There’s a lot going on as My Soul To Take opens, so much that viewers could be forgiven for thinking they’ve walked into the end of the movie by mistake. A serial killer is on the loose and identifiable only by his weapon of choice: a mean-looking knife with the word “vengeance” written on it. A seemingly innocent man discovers he carries the blade himself. Then the voices in his head start talking to him. Then chaos erupts, interrupted by gushers of exposition, including the revelation that seven babies have been born prematurely at exactly the same time. Then it’s 16 years later. Whew. Let’s take a moment to catch our collective breath. Uh oh. Here comes more exposition, all about how the seven kids, now teenagers, believe they have to fight the serial killer’s spirit. And how he might be in their bodies. And, oh, it’s so convoluted.

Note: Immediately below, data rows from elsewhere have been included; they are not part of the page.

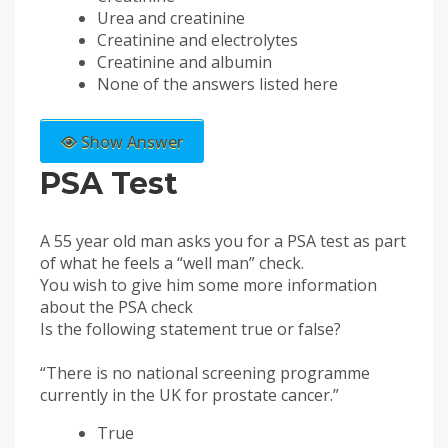
Urea and creatinine
Creatinine and electrolytes
Creatinine and albumin
None of the answers listed here
Show Answer
PSA Test
A 55 year old man asks you for a PSA test as part
of what he feels a “well man” check.
You wish to give him some more information
about the PSA check
Is the following statement true or false?
“There is no national screening programme
currently in the UK for prostate cancer.”
True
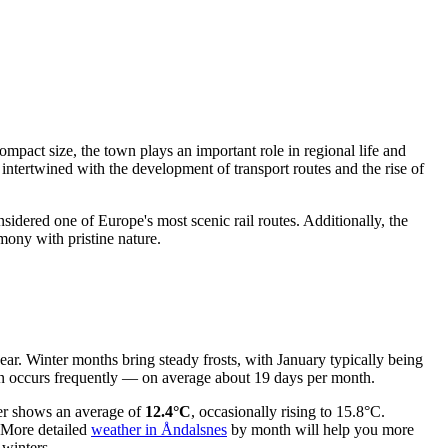
mpact size, the town plays an important role in regional life and
 intertwined with the development of transport routes and the rise of
idered one of Europe's most scenic rail routes. Additionally, the
rmony with pristine nature.
year. Winter months bring steady frosts, with January typically being
tion occurs frequently — on average about 19 days per month.
ter shows an average of
12.4°C
, occasionally rising to 15.8°C.
. More detailed
weather in Åndalsnes
by month will help you more
 winters.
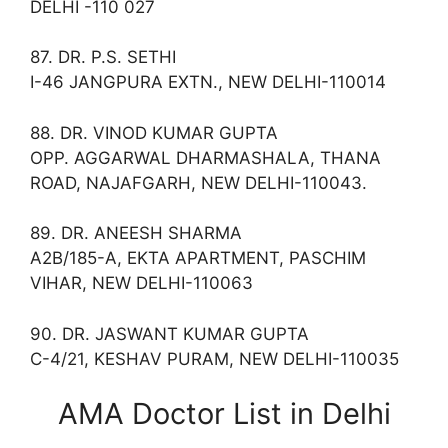
DELHI -110 027
87. DR. P.S. SETHI
I-46 JANGPURA EXTN., NEW DELHI-110014
88. DR. VINOD KUMAR GUPTA
OPP. AGGARWAL DHARMASHALA, THANA
ROAD, NAJAFGARH, NEW DELHI-110043.
89. DR. ANEESH SHARMA
A2B/185-A, EKTA APARTMENT, PASCHIM
VIHAR, NEW DELHI-110063
90. DR. JASWANT KUMAR GUPTA
C-4/21, KESHAV PURAM, NEW DELHI-110035
AMA Doctor List in Delhi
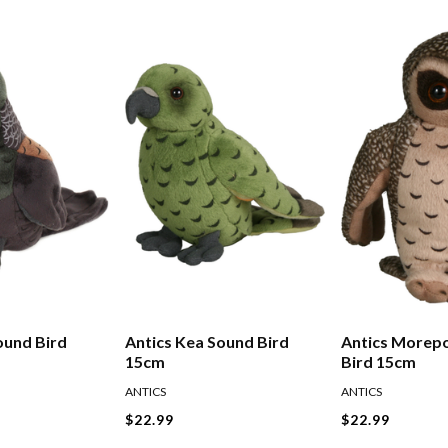
ound Bird
Antics Kea Sound Bird
Antics Morep
15cm
Bird 15cm
ANTICS
ANTICS
$22.99
$22.99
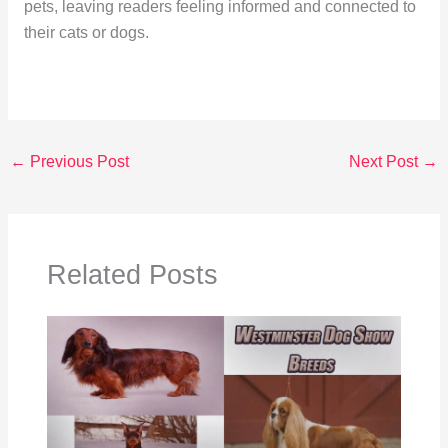
pets, leaving readers feeling informed and connected to
their cats or dogs.
←
Previous Post
Next Post
→
Related Posts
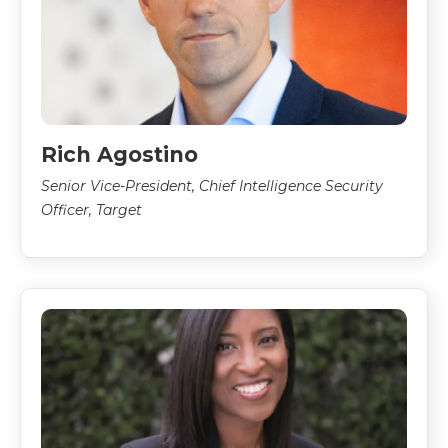
Rich Agostino
Senior Vice-President, Chief Intelligence Security
Officer, Target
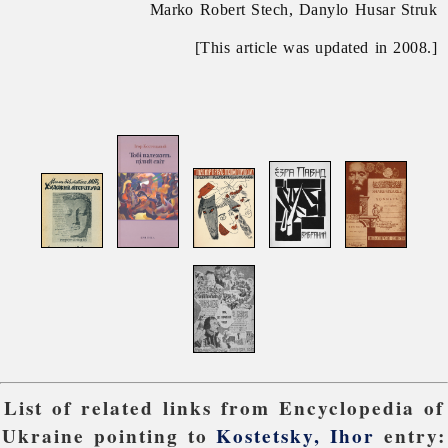
Marko Robert Stech, Danylo Husar Struk
[This article was updated in 2008.]
List of related links from Encyclopedia of
Ukraine pointing to
Kostetsky, Ihor
entry:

The film around it, however, works from a time-tested, butt-simple, two-step formula: 1) Assemble a photogenic young cast. 2) Kill them. This is horror giant Wes Craven’s first film since the terrific Red Eye in 2005, and his first as both a writer and director since the also-terrific New Nightmare in 1994. It feels like a project rescued from the bottom shelf, combining the supernatural-avenging-spirit elements of Craven’s A Nightmare On Elm Street (and Shocker, if anyone remembers that) with the whodunit-isms of the Scream series. Worse, it only bears traces of Craven’s signature technical brilliance—there’s not a memorable setpiece anywhere—and boasts one of the weakest slasher villains in recent memory. Craven shoots much of the film in the suburban twilight haze of the first Scream film, which creates an eerie atmosphere. But he fills it with interchangeable, disposable teens who only occasionally have the decency to drop off in an unexpected order. As for the 3-D, much ballyhooed in the film’s advertisements, it’s another muddy conversion that does little but make the film’s unconvincing blood effects look a little darker. It’s good, theoretically at least, to have Craven back. But why come back for this?